How to Lose Your Mind

after Annie Leibovitz
Watercolor and pencil
"Learning how to be still, to really be still and let life happen - that stillness becomes a radiance."
—Morgan Freeman
The advantage of practice

I have not been able to think clearly for hours. I blame it on a cluttered mind and temporary poor nutrition. And yet, I have work to do.

This is where discipline (also known as practice) comes in handy.

I could not decide what to write about. I could not decide what to draw or paint. So I followed a tried and true approach—
  • Quit thinking about it and make space,
  • Take imperfect action,
  • Do the best you can,
  • Let go of the results.
I picked up the closest image to hand (an Annie Leibovitz portrait of George Clooney in his house on Lake Cuomo) and made a quick sketch copy. Then I decided to write about my condition.

Rather than trying to engage my mind to figure it all out, I let go of the mental process and put pen, pencil and brush to paper, and fingers to the keyboard. I let go of any worry about results or perfection.

My muscles and practices are strong enough now after years of daily exercising to take action without over thinking.
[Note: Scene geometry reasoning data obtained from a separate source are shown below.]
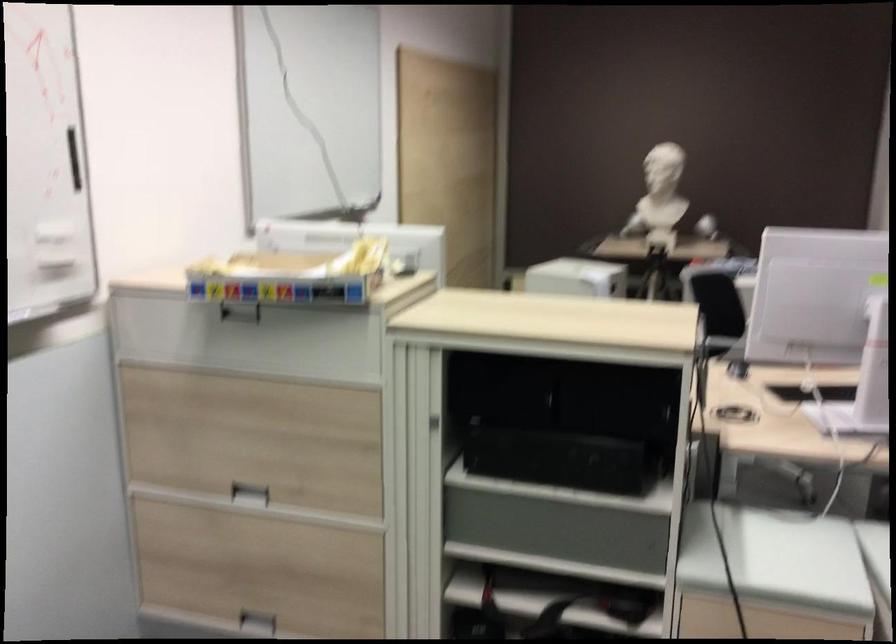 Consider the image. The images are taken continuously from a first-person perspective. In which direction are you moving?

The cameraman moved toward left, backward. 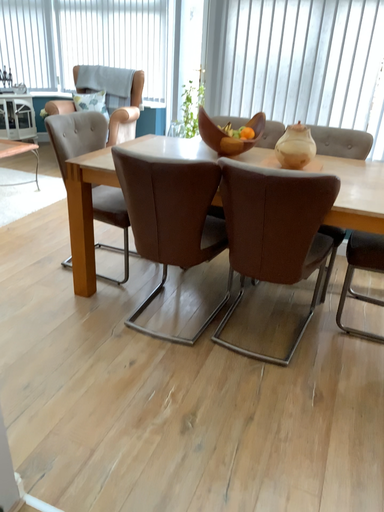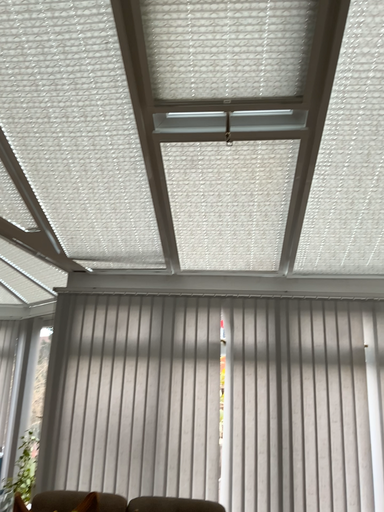 Question: How did the camera likely rotate when shooting the video?

Choices:
 (A) rotated right
 (B) rotated left

Answer: (A) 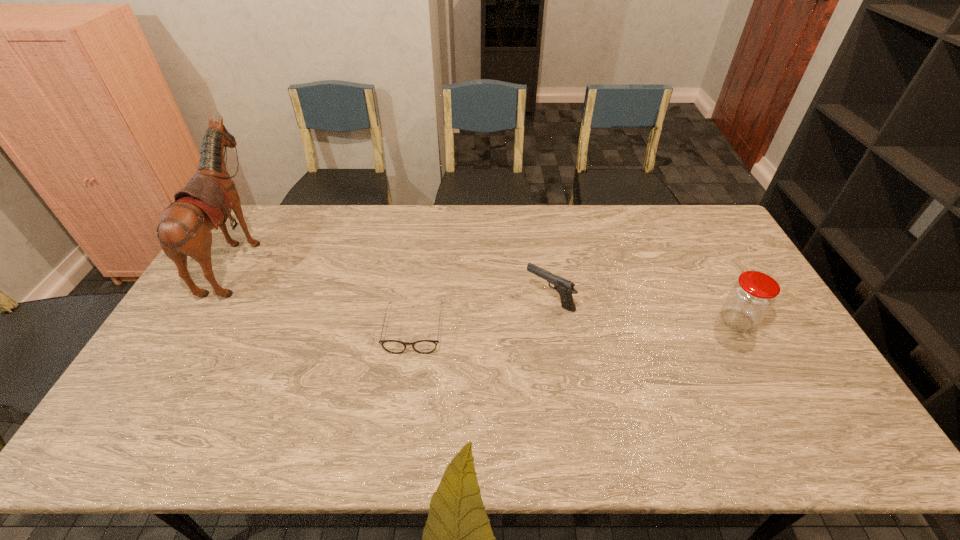 Where is `vacant space located 0.400m at the muzzle of the gun`? vacant space located 0.400m at the muzzle of the gun is located at coordinates (396, 299).

This screenshot has height=540, width=960. I want to click on vacant position located 0.180m at the muzzle of the gun, so pos(467,299).

I want to click on vacant space located at the muzzle of the gun, so click(490, 299).

Locate an element on the screen. Image resolution: width=960 pixels, height=540 pixels. vacant position located 0.230m through the lenses of the shortest object is located at coordinates (399, 435).

Find the location of `object situated at the far edge`. object situated at the far edge is located at coordinates (184, 229).

At what (x,y) coordinates should I click in order to perform the action: click on object that is at the left edge. Please return your answer as a coordinate pair (x, y). The height and width of the screenshot is (540, 960). Looking at the image, I should click on (184, 229).

Where is `object situated at the right edge`? object situated at the right edge is located at coordinates (751, 297).

I want to click on object that is positioned at the far left corner, so click(184, 229).

You are a GUI agent. You are given a task and a screenshot of the screen. Output one action in this format:
    pyautogui.click(x=<x>, y=<y>)
    Task: Click on the vacant space at the far edge of the desktop
    
    Given the screenshot: What is the action you would take?
    pyautogui.click(x=413, y=218)

Find the location of a particular element. This screenshot has width=960, height=540. free space at the near edge of the desktop is located at coordinates (x=233, y=428). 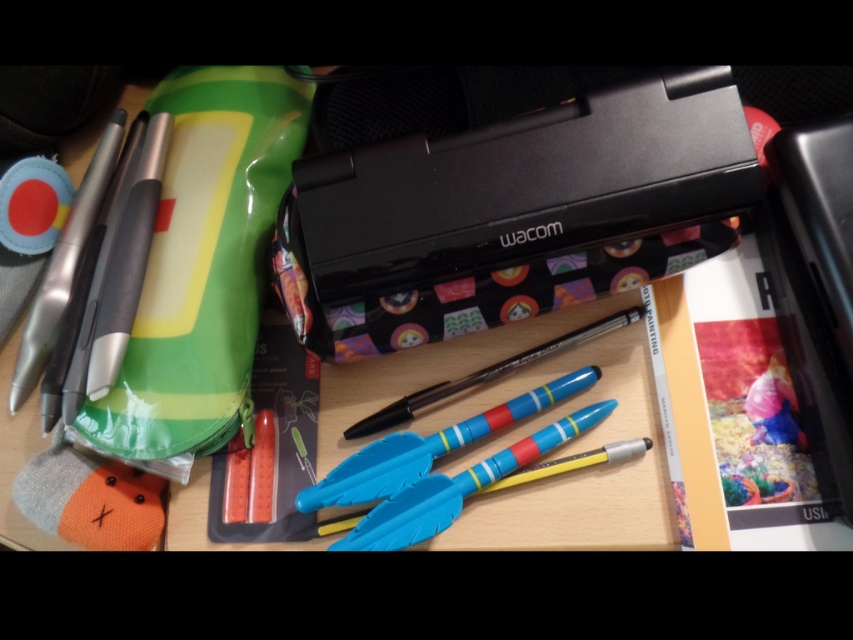 Who is lower down, black matte wacom case at center or matte plastic pens at center?

Positioned lower is matte plastic pens at center.

Is black matte wacom case at center shorter than matte plastic pens at center?

In fact, black matte wacom case at center may be taller than matte plastic pens at center.

Between point (367, 218) and point (552, 396), which one is positioned behind?

The point (552, 396) is more distant.

Find the location of a particular element. black matte wacom case at center is located at coordinates (511, 214).

Can you confirm if matte plastic pens at center is positioned above translucent plastic pen at center?

No, matte plastic pens at center is not above translucent plastic pen at center.

Does matte plastic pens at center appear on the left side of translucent plastic pen at center?

Correct, you'll find matte plastic pens at center to the left of translucent plastic pen at center.

Does point (498, 424) come behind point (488, 378)?

No, it is not.

I want to click on matte plastic pens at center, so tap(426, 448).

Between black matte wacom case at center and translucent plastic pen at center, which one appears on the left side from the viewer's perspective?

translucent plastic pen at center is more to the left.

Is black matte wacom case at center further to camera compared to translucent plastic pen at center?

No.

Is point (593, 145) positioned before point (438, 397)?

Yes, it is in front of point (438, 397).

Locate an element on the screen. black matte wacom case at center is located at coordinates (511, 214). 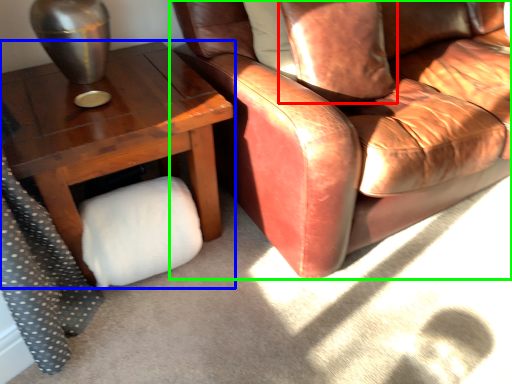 Question: Considering the real-world distances, which object is closest to pillow (highlighted by a red box)? table (highlighted by a blue box) or chair (highlighted by a green box).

I might not hit whatever it is out of the park but at least I step up and swing the bat. Anyway, who knows? I might try something new, do something different. Learn something!

The truth is that in order to do any sort of creative work, we have to step out of the stream of thinking, find that space of stillness and then take action while letting go of attachment to the results.

We all have days of muddled thinking and indecisiveness. If our muscles are primed and our habits are well enough established, we can carry out most of our work anyway.

It helps that I've established daily practices, but the most helpful practice has been learning to put my thinking aside in order to take action.

It's no coincidence that yesterday afternoon, a friend mentioned what is sometimes referred to as The Four Fold Way.
  • Show up
  • Pay attention
  • Tell the truth
  • Be open to outcome
Not unrelated!
"Spontaneous action is joyful action, and that is true creativity."